次夫は菊枝の残した遺書を書き足したことも否定。裁判長は「死人に口なしだね」と皮肉を述べた。遺書を平然と読み上げ、わが子の遺体写真を眺めても、一瞬動揺したものの、すぐ水のような態度に返り、裁判長に「おまえには涙というものがないのか」と言われた。又新は2月4日付朝刊社会面トップの記事に「悪虐のすべてを菊枝に捺りつけた憎々しさ」と見出しを付けた。
次夫に死刑判決が下される
その後、次夫は証人喚問を却下されて裁判長を忌避。公判は混乱し、仕切り直ししたすえ、事件からほぼ1年後の同年5月17日、求刑通り死刑の判決が言い渡された。判決前には「6人殺の次夫が獄中で書いた悲歎(嘆)感想録」が神戸で連載され、次夫は「あれほど幸福だった親子5人が 何の因果でこんなに悲惨な 地獄に堕ちてしまつたのか」と嘆いた。

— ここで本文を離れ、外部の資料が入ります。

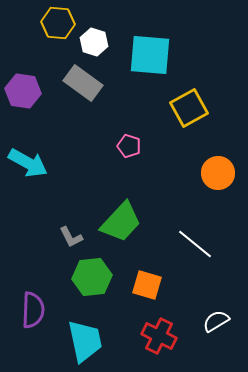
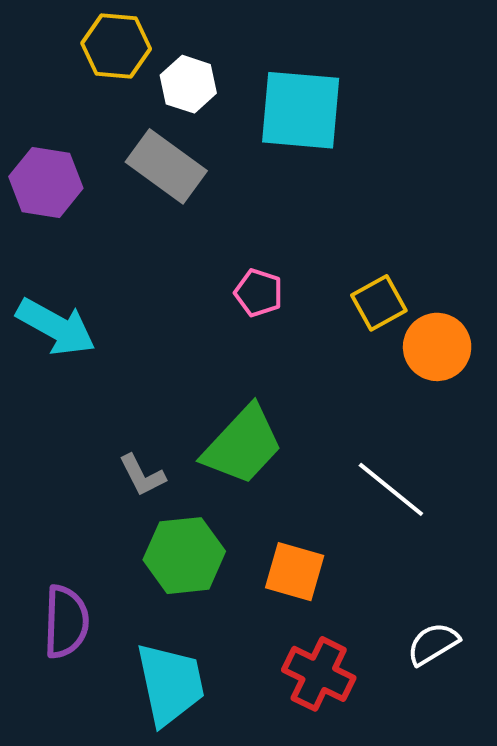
yellow square: (189, 108) -> (379, 303), moved, size x0.7

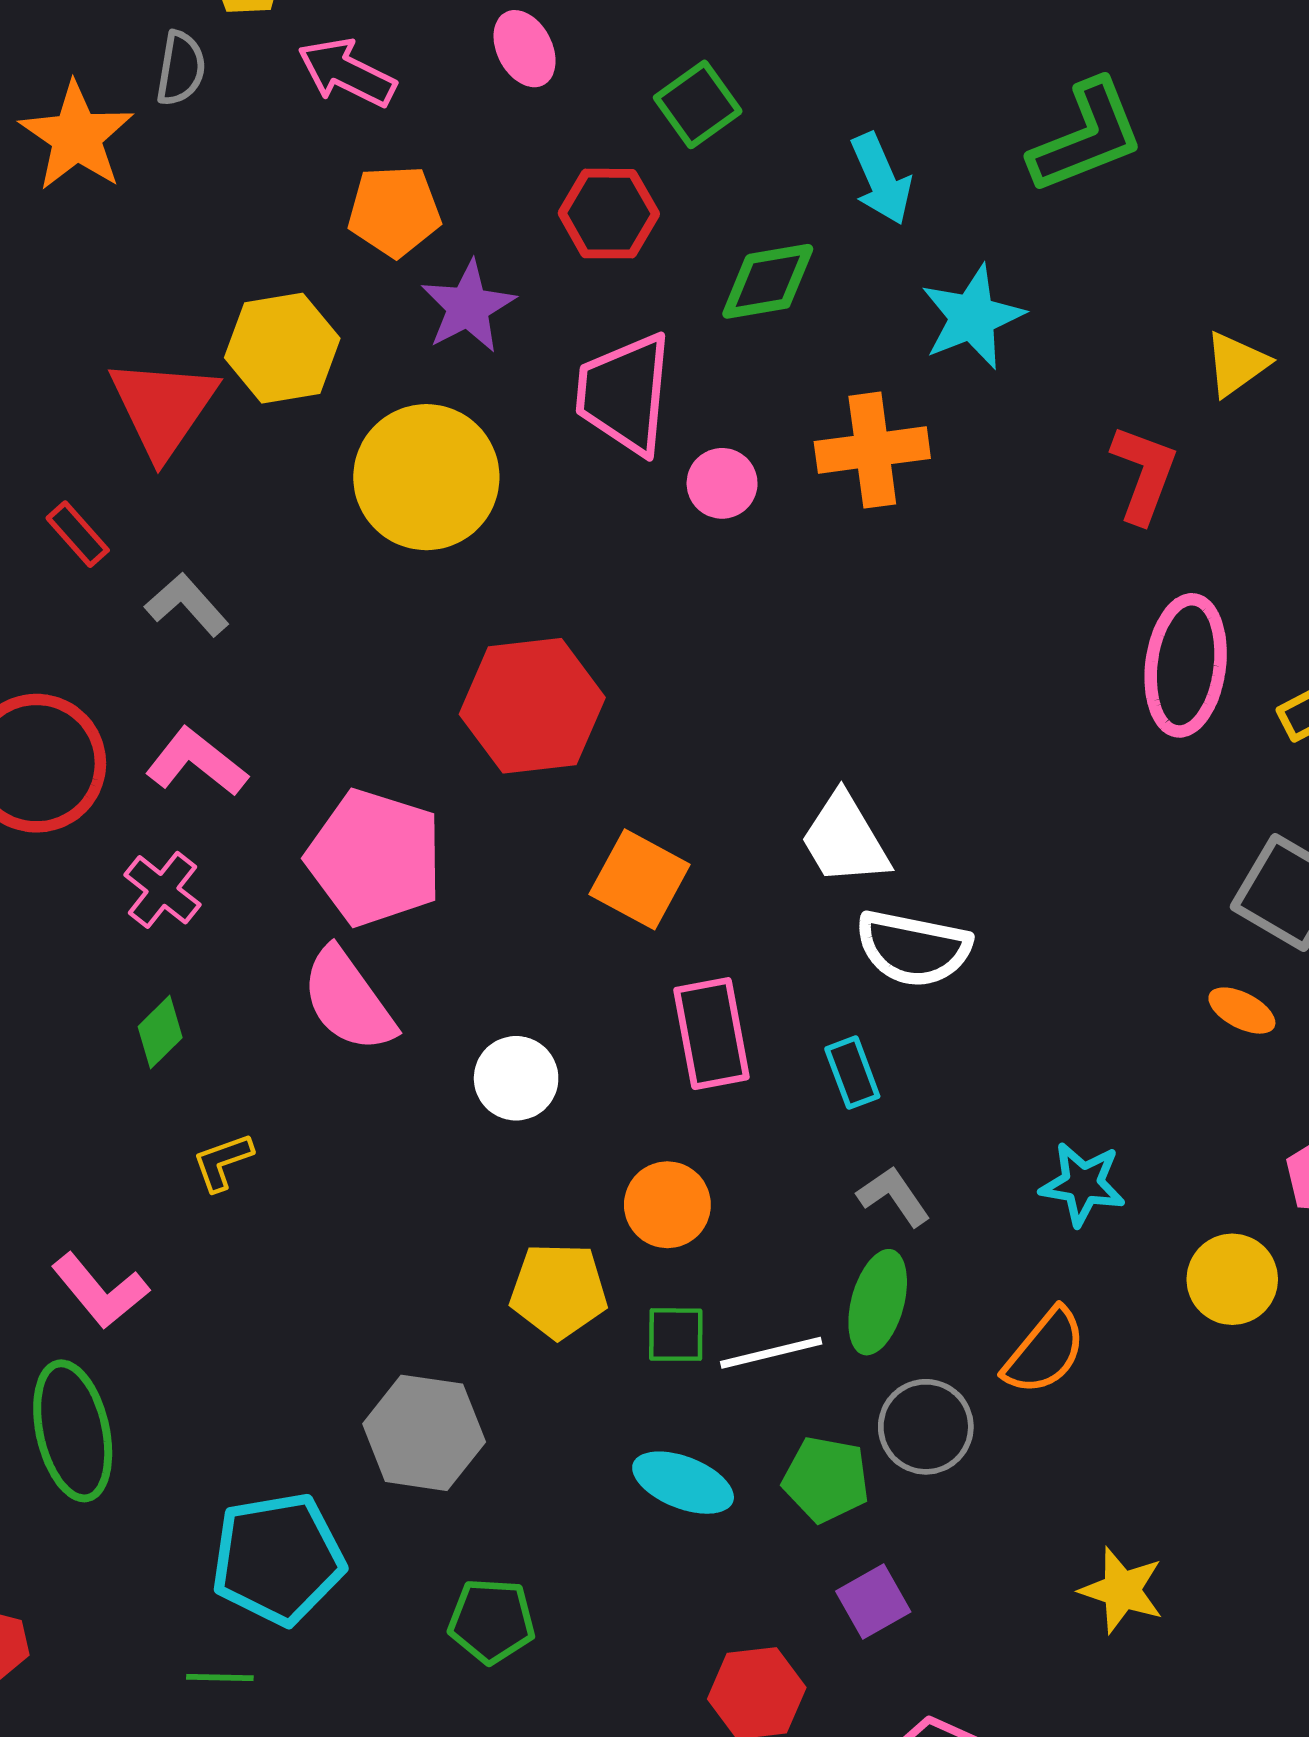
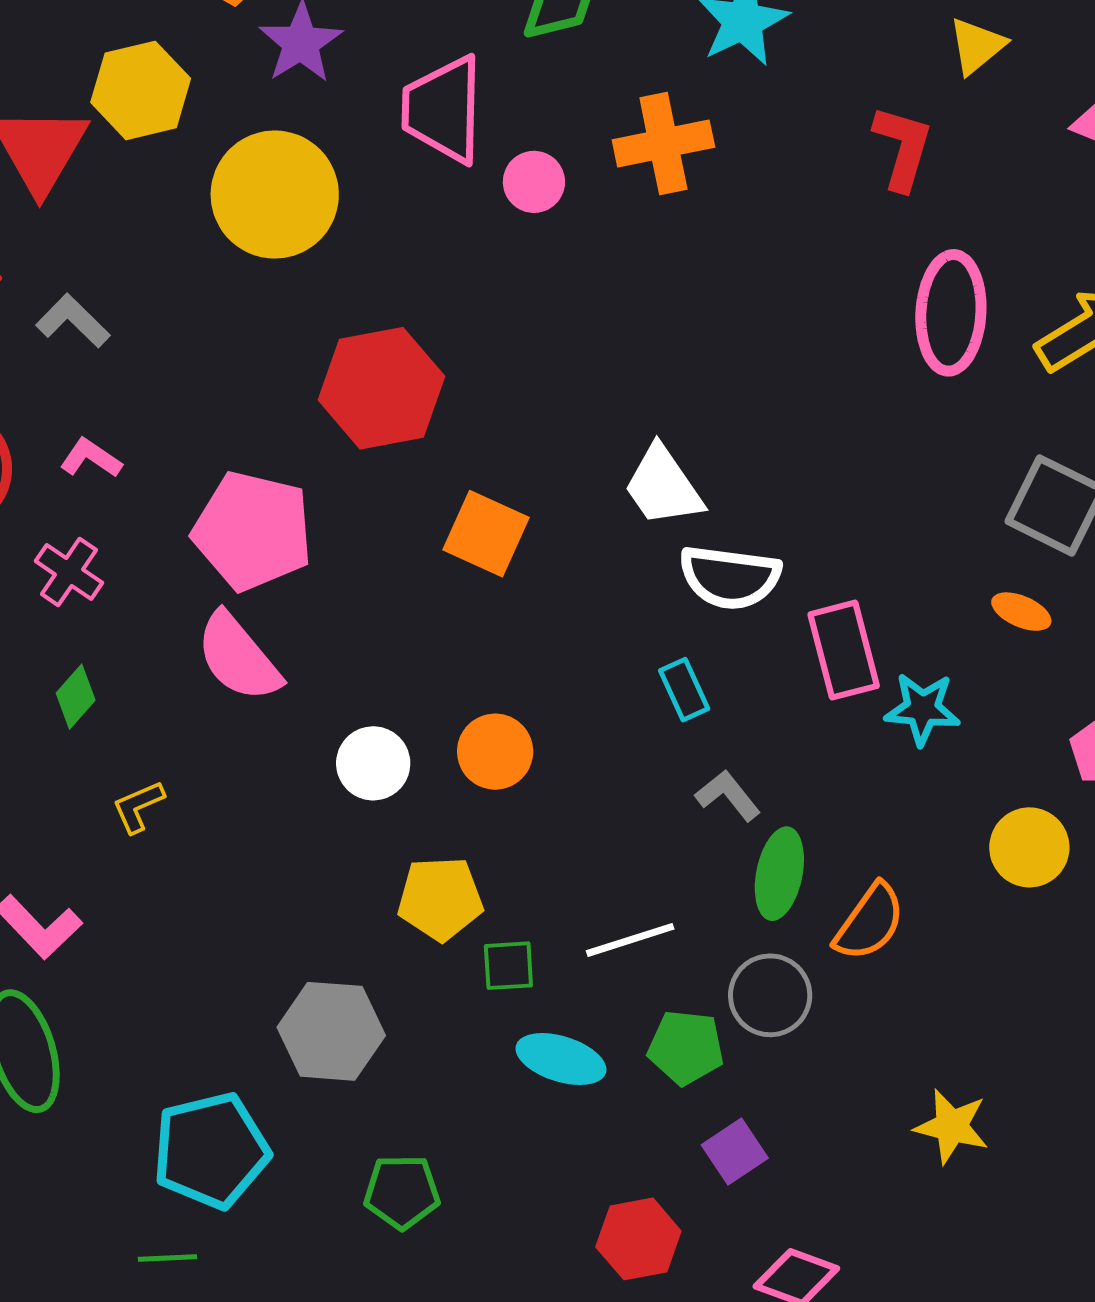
pink L-shape: (196, 762) -> (91, 458), size x0.7
pink rectangle: (711, 1034) -> (844, 650), moved
white circle: (516, 1078) -> (373, 763), moved
cyan star: (1083, 1184) -> (922, 709), moved
orange circle: (667, 1205) -> (495, 752), moved
green ellipse: (878, 1302) -> (779, 874), moved
green square: (676, 1335) -> (508, 966), moved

判決を聞いた次夫の表情を又新は「顔面神経をピリッと動かせて少し狼狽気味だったが、すぐ気を取り直し、黙々と退廷した」と書き、大毎は「さすがに獰猛な被告も、死を恐れたものか、見る見るうちに顔面蒼白となり、一言も発せず、悄然として看守に守られながら獄に下った」とした。

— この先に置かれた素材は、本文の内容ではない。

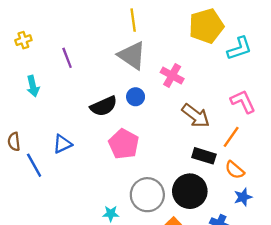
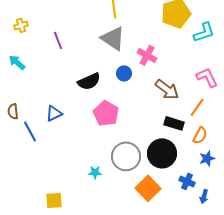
cyan arrow: (33, 86) -> (17, 62), moved, turned 144
blue circle: (136, 97) -> (124, 73), moved
orange semicircle: (235, 170) -> (200, 135), turned -102

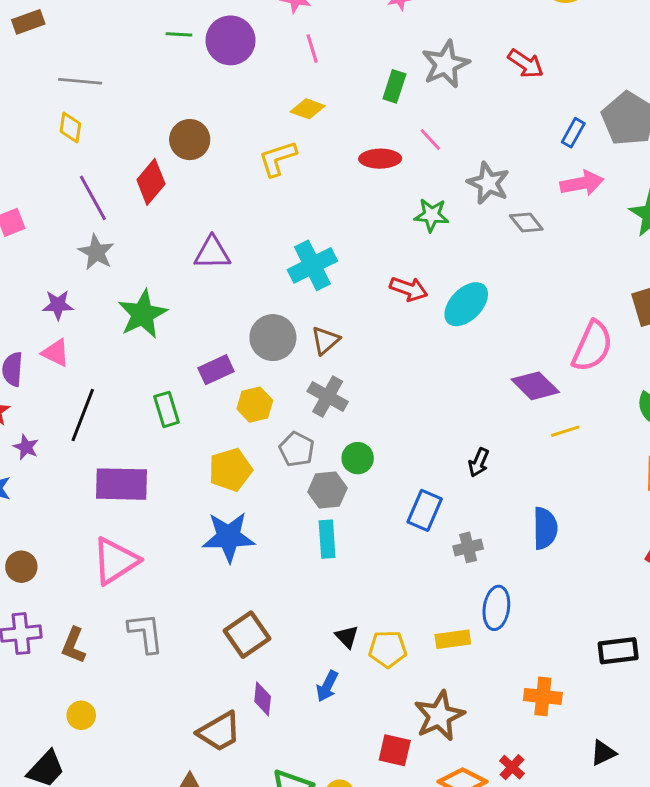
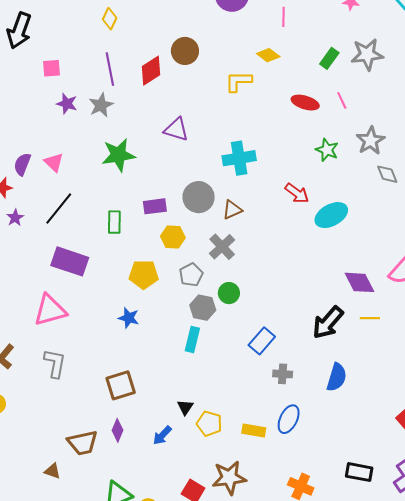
purple star: (58, 305) -> (67, 104), moved
black arrow: (479, 462) -> (328, 323), moved, size x1.8
blue star: (229, 537) -> (129, 318), size x0.6

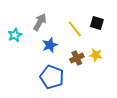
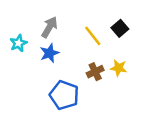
black square: (97, 23) -> (120, 28), turned 32
blue star: (50, 45) -> (49, 53), moved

その後、同年8月の控訴審でも死刑判決。12月、大審院で上告を棄却され、死刑が確定した。公判の過程でも供述を変え、母と長女は菊枝が殺害したとか、母・つねだけは自分ではないなどと主張した。
12月9日付朝刊では、大朝には菊枝の母の「不憫だが当たり前のこと」という談話が載り、大毎には中島上席検事の「次夫の心に野獣的なものがあったとしても、家庭の罪がその大部分を負わねばならぬ」という述懐が載った。
酒を飲めば必ず狂暴性を発揮した
各紙によれば、上告棄却を聞いた次夫は「涙を落とした」とも「目をうるませた」ともいう。死刑執行は翌1928(昭和3)年2月3日。4日付(3日発行)大阪時事夕刊によれば、死ぬまで犯行を否認。懺悔録も遺言もなかった。ただ、4日付神戸朝刊は辞世の歌を伝えている。「うるはしき彌陀の浄土の桜花親子手をとりともに眺めん」。

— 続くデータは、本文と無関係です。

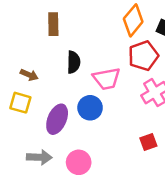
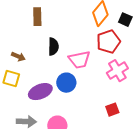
purple ellipse: (57, 119) -> (40, 92), turned 45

予審が始まった直後の1926年5月25日付神戸朝刊の連載「次夫といふ男」第3回は「首を擡げた殘(残)忍性」の見出しで次夫の性向を書いている。「猫を樫の棒で撲殺したり、蛇を寸断したりしても平気だったことが素行調査の結果、判明したのは事実。酒を飲めば必ず狂暴性を発揮したことも周囲の人は認めている」。